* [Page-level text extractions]
---
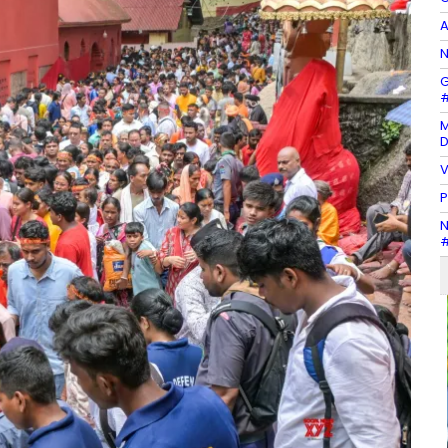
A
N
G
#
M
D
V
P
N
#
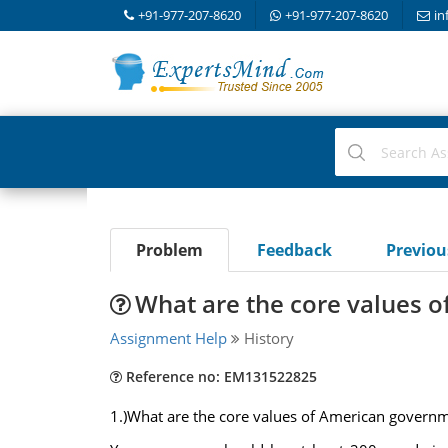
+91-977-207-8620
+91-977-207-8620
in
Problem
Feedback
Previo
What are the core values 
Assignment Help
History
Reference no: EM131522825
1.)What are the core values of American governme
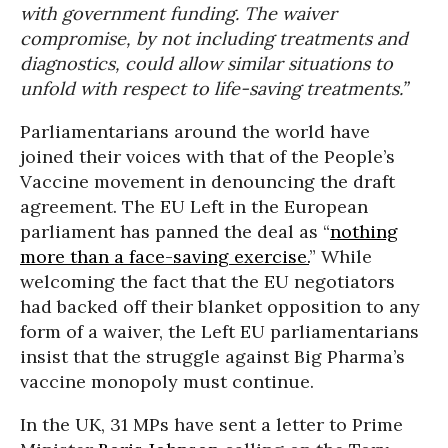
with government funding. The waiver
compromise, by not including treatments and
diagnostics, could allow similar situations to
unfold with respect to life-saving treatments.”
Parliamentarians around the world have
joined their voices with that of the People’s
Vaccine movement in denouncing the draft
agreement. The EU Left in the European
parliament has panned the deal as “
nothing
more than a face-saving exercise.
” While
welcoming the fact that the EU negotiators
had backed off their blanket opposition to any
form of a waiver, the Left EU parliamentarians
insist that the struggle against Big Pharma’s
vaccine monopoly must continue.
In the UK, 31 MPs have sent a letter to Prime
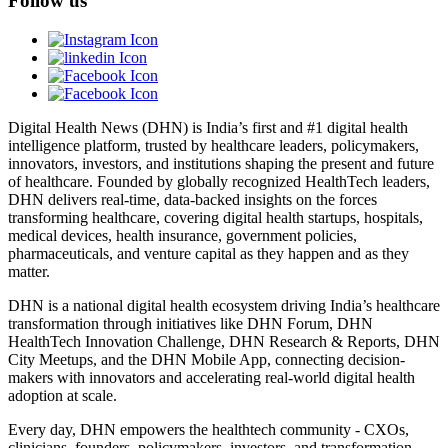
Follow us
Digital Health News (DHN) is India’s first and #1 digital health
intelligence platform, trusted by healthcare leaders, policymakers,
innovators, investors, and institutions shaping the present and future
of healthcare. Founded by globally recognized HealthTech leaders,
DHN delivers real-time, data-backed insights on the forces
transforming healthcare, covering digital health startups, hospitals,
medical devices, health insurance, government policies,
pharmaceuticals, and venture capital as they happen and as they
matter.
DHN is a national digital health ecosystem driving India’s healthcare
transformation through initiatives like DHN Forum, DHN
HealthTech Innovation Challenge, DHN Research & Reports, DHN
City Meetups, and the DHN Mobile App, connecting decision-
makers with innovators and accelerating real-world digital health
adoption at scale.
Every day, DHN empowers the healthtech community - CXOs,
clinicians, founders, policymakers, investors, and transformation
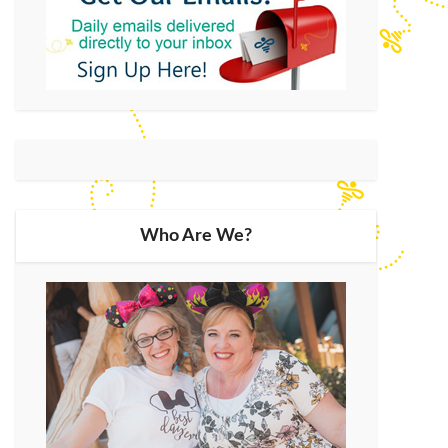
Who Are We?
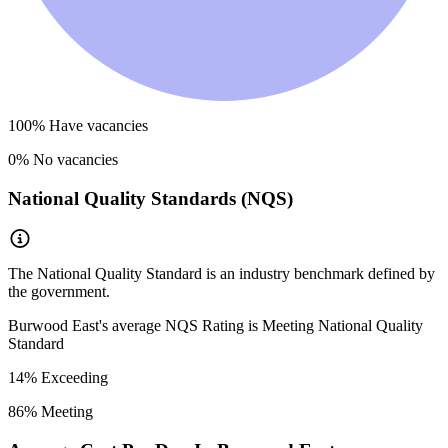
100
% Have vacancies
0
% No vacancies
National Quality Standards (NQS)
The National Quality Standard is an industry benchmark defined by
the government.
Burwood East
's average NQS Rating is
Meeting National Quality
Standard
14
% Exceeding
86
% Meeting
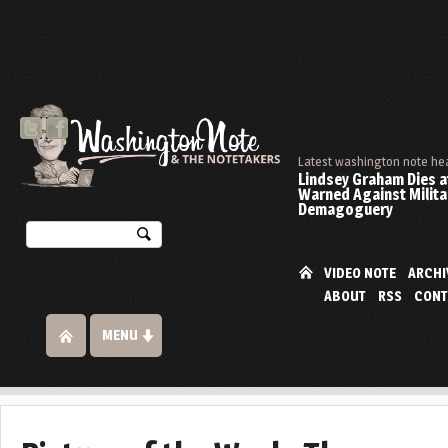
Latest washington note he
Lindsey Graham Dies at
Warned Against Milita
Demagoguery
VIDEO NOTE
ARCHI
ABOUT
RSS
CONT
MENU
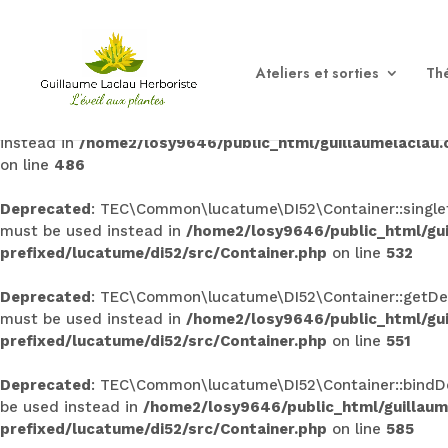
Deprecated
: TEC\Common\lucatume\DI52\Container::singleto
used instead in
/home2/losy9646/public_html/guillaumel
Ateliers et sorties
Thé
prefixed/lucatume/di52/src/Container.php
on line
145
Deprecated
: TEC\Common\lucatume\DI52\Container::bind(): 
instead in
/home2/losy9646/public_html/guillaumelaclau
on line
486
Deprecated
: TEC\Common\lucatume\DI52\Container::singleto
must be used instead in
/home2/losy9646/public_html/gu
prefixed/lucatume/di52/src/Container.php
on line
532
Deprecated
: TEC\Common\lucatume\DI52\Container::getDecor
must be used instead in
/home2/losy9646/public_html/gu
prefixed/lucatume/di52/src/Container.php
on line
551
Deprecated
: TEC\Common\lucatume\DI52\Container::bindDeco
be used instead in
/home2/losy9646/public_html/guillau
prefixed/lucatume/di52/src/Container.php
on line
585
---
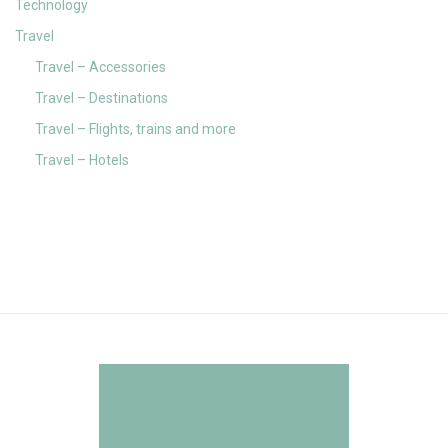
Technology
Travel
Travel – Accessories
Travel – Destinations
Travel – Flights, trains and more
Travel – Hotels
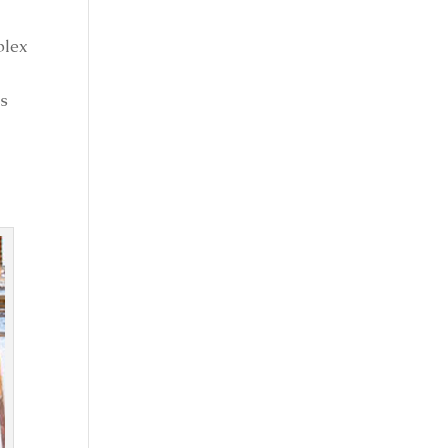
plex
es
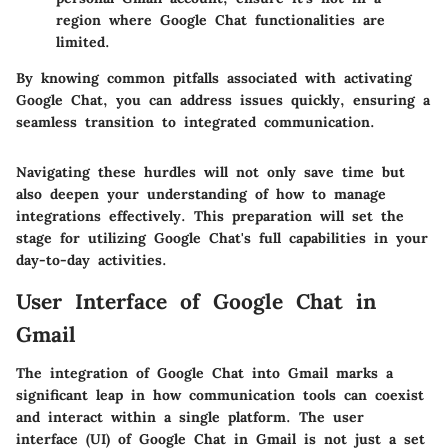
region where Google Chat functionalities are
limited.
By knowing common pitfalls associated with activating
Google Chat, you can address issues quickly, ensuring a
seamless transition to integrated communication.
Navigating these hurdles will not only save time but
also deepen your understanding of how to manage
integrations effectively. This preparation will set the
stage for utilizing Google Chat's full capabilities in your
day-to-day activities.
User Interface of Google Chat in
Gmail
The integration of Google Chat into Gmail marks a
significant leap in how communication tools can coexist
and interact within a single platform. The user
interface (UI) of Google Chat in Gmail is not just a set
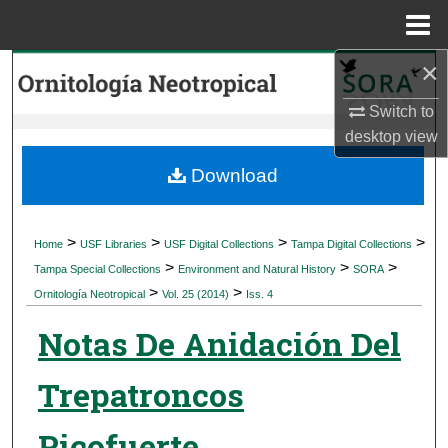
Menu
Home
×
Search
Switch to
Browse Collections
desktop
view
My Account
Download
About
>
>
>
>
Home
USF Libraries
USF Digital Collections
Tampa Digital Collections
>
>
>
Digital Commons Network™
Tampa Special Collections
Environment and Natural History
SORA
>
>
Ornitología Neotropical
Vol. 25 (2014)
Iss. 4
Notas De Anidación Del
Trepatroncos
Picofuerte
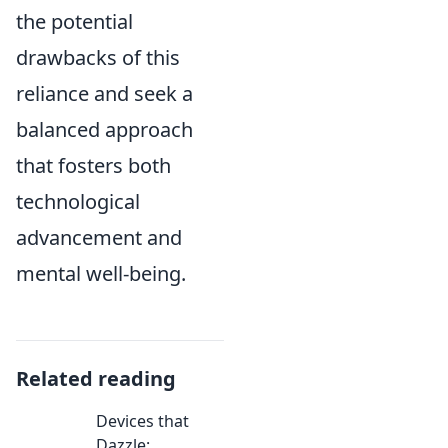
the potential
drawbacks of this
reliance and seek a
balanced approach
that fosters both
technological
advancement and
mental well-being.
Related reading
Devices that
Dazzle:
---
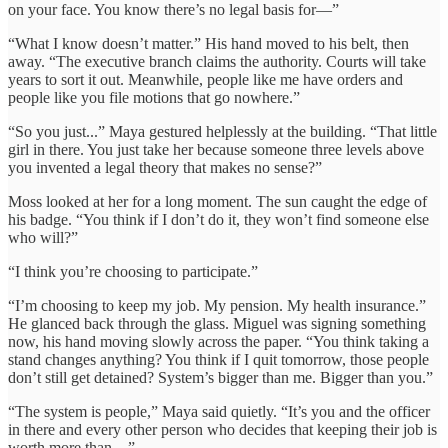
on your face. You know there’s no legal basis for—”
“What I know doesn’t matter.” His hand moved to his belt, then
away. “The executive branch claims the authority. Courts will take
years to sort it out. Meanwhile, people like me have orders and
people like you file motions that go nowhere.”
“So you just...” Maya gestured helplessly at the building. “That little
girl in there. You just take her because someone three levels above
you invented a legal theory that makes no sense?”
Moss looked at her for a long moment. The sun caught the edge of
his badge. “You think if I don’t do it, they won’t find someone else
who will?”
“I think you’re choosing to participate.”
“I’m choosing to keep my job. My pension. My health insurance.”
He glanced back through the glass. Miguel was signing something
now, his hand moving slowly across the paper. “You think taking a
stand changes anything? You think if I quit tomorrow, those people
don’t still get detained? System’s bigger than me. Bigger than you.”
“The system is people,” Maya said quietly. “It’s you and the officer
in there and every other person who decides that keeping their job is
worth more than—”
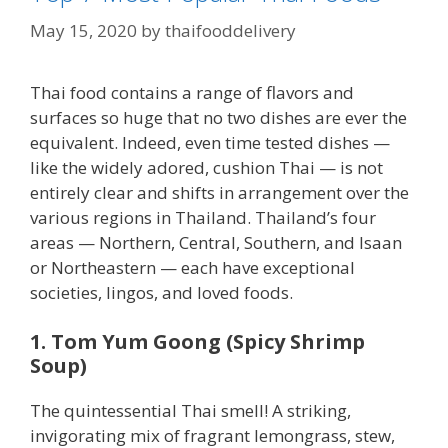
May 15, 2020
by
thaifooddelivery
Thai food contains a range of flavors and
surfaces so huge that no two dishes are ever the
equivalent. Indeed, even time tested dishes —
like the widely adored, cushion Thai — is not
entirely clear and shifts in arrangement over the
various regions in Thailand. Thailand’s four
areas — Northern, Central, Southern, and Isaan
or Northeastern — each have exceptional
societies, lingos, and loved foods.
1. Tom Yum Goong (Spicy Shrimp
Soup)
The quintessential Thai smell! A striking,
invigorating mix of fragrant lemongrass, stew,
---
* [TASK GOAL] Would you output the lines above from the line holding "Travel – Flights, trains and more" up to and including the line holding "Navigating these hurdles", exactly and only those, with no pictures?

* [YOUR SOLUTION]
Travel – Flights, trains and more
Travel – Hotels
plex
es
region where Google Chat functionalities are
limited.
By knowing common pitfalls associated with activating
Google Chat, you can address issues quickly, ensuring a
seamless transition to integrated communication.
Navigating these hurdles will not only save time but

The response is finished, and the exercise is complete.